Mean Mom is Back!
In general, I am a relatively happy person. I have a great family, great kids, great friends, a great support network and no real woes to complain about. Life is good. My Type-A personality usually doesn’t lend itself to go-with-the-flow, it is more like go-with-the-plan but most days I can still roll with the punches. I have learned that you plan first and then just adjust your plan as needed.
But there are about 3 days of every month where all rational sense and good attitude completely leave me and I am left in a crumpled mess of a woman. These are the same three days that “ugly mom” rears her head and my kids are left wondering where “nice mommy” went! I wonder where she goes too and am left yelling out the front door for her to return. QUICKLY!
I’ve been a woman for 36 years so the fact that this is going to happen once a month isn’t a mystery. Not even when it will happen is a mystery. What is a mystery to me is why on earth I CAN NOT control it! That I can’t plan for it, that I can’t stop it from happening. Instead each month I find myself huddled in the time-out corner licking my wounds and wondering why on earth I have to act so irrational to my children and husband. It makes me sad, which then only sends me spiraling down into the “ugly mom” pit more. Anger gives way to depression.

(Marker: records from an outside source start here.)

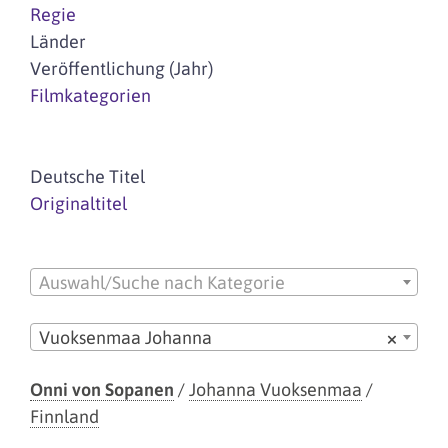
Regie
Länder
Veröffentlichung (Jahr)
Filmkategorien
Deutsche Titel
Originaltitel
Auswahl/Suche nach Kategorie
Vuoksenmaa Johanna
×
Onni von Sopanen
/
Johanna Vuoksenmaa
/
Finnland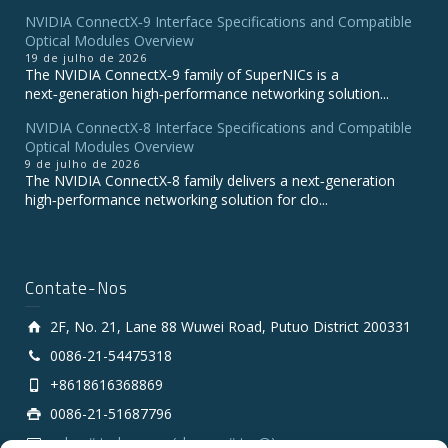
NVIDIA ConnectX‑9 Interface Specifications and Compatible
Optical Modules Overview
19 de julho de 2026
The NVIDIA ConnectX‑9 family of SuperNICs is a
next‑generation high‑performance networking solution...
NVIDIA ConnectX-8 Interface Specifications and Compatible
Optical Modules Overview
9 de julho de 2026
The NVIDIA ConnectX‑8 family delivers a next‑generation
high‑performance networking solution for clo...
Contate-Nos
2F, No. 21, Lane 88 Wuwei Road, Putuo District 200331
0086-21-54475318
+8618616368869
0086-21-51687796
sales # tarluz.com (change # to @)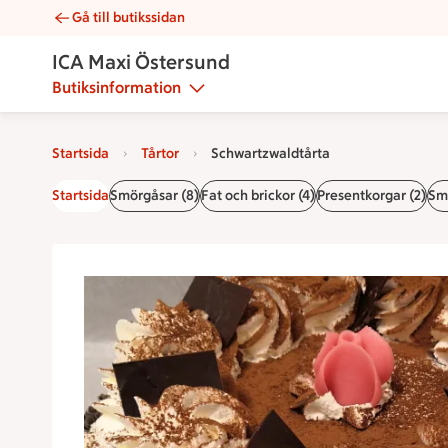
Gå till butikssidan
Schwartzwaldtårta | Catering ICA Maxi Östersund
ICA Maxi Östersund
Butiksinformation
Startsida
Tårtor
Schwartzwaldtårta
Startsida
Smörgåsar (8)
Fat och brickor (4)
Presentkorgar (2)
Smö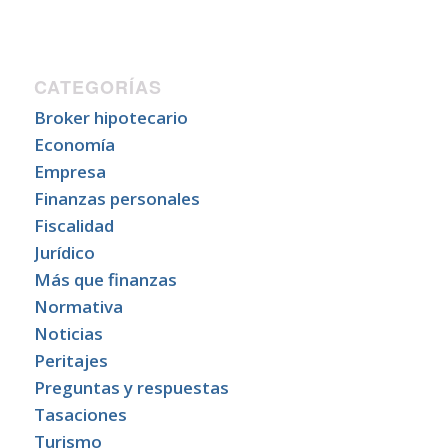
CATEGORÍAS
Broker hipotecario
Economía
Empresa
Finanzas personales
Fiscalidad
Jurídico
Más que finanzas
Normativa
Noticias
Peritajes
Preguntas y respuestas
Tasaciones
Turismo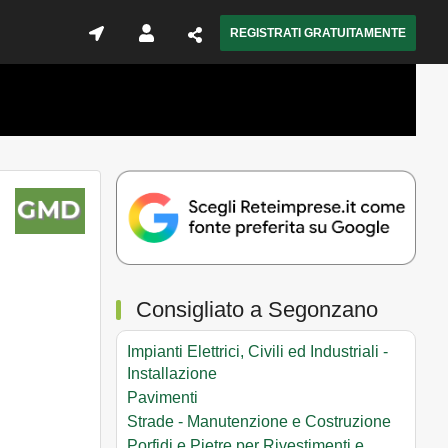
REGISTRATI GRATUITAMENTE
Consigliato a Segonzano
Impianti Elettrici, Civili ed Industriali -
Installazione
Pavimenti
Strade - Manutenzione e Costruzione
Porfidi e Pietre per Rivestimenti e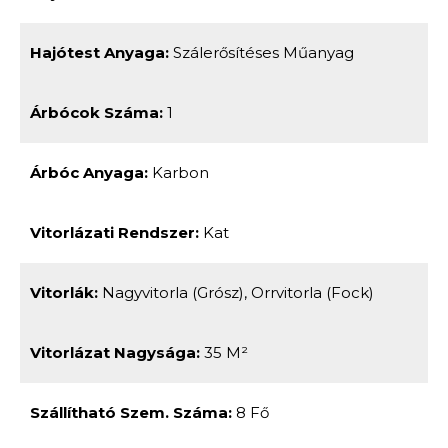
Hajótest Anyaga:
Szálerősítéses Műanyag
Árbócok Száma:
1
Árbóc Anyaga:
Karbon
Vitorlázati Rendszer:
Kat
Vitorlák:
Nagyvitorla (grósz), Orrvitorla (fock)
Vitorlázat Nagysága:
35 M²
Szállítható Szem. Száma:
8 Fő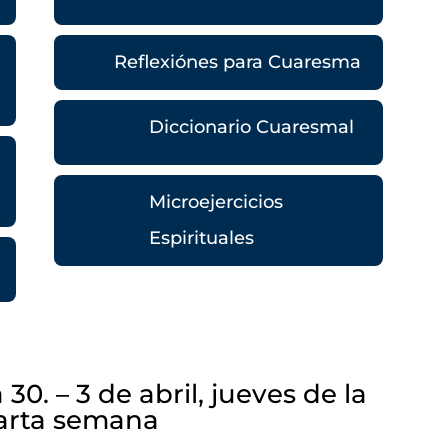
Reflexiónes para Cuaresma
Diccionario Cuaresmal
Microejercicios
Espirituales
 30. – 3 de abril, jueves de la
arta semana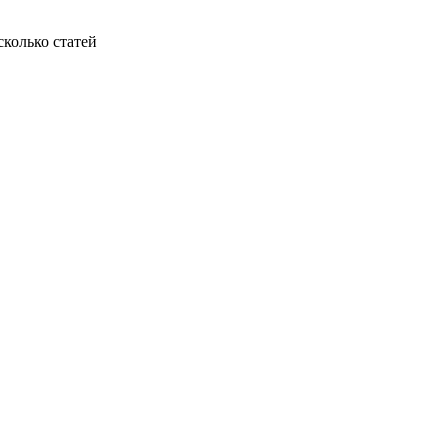
колько статей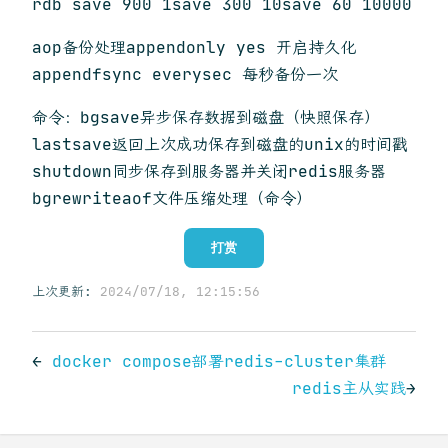
rdb save 900 1save 300 10save 60 10000
aop备份处理appendonly yes 开启持久化
appendfsync everysec 每秒备份一次
命令：bgsave异步保存数据到磁盘（快照保存）
lastsave返回上次成功保存到磁盘的unix的时间戳
shutdown同步保存到服务器并关闭redis服务器
bgrewriteaof文件压缩处理（命令）
打赏
上次更新:
2024/07/18, 12:15:56
←
docker compose部署redis-cluster集群
redis主从实践
→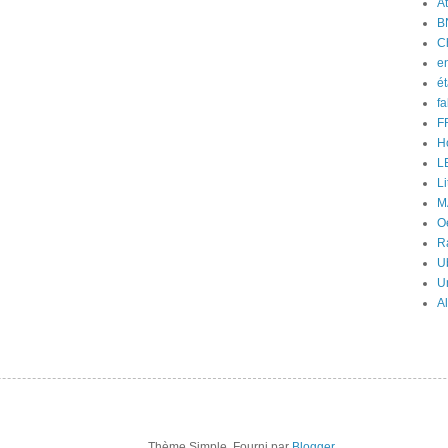
At
B
C
e
ét
f
F
H
L
Li
M
O
Ra
U
U
A
Thème Simple. Fourni par
Blogger
.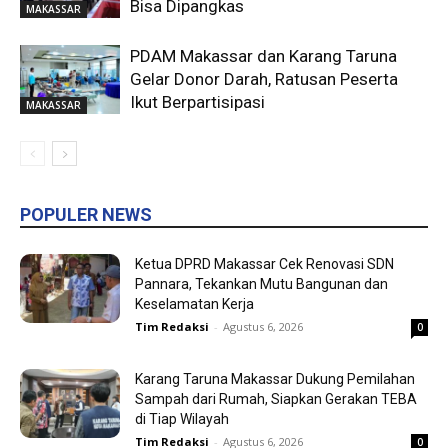
Bisa Dipangkas
MAKASSAR
PDAM Makassar dan Karang Taruna
Gelar Donor Darah, Ratusan Peserta
Ikut Berpartisipasi
MAKASSAR
POPULER NEWS
Ketua DPRD Makassar Cek Renovasi SDN
Pannara, Tekankan Mutu Bangunan dan
Keselamatan Kerja
Tim Redaksi
-
Agustus 6, 2026
0
Karang Taruna Makassar Dukung Pemilahan
Sampah dari Rumah, Siapkan Gerakan TEBA
di Tiap Wilayah
Tim Redaksi
-
Agustus 6, 2026
0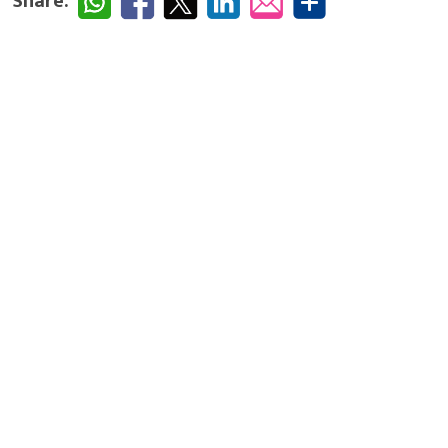
Share:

I write about this because I fear that I am not alone in this cycle; yet, I also fear that most of us are silent about the war it rages within us. It is nothing that my husband can comprehend; in fact, I can barely comprehend it. I feel powerless to stop it, which then only makes me more sad. And if I am not alone, that might mean that you suffer the same as I do. You should know (I should be reminded) that we are not alone. That somehow the way our bodies have been created causes this at times, in some women. I also believe that it happens more often in women with children. (Or perhaps it is just magnified by the fact that you are influencing little lives).
Whatever it is, I want to make more sense of it. I want to handle it better. I want to get better. I want other moms to know that they are not alone. And we don’t have to operate alone. Perhaps if we worked on ridding “ugly mom” together we could win?
So do you go through this same thing? How do you deal with it? Did you think you were alone in your battle? Let’s talk, let’s help each other, let’s beat the beast within!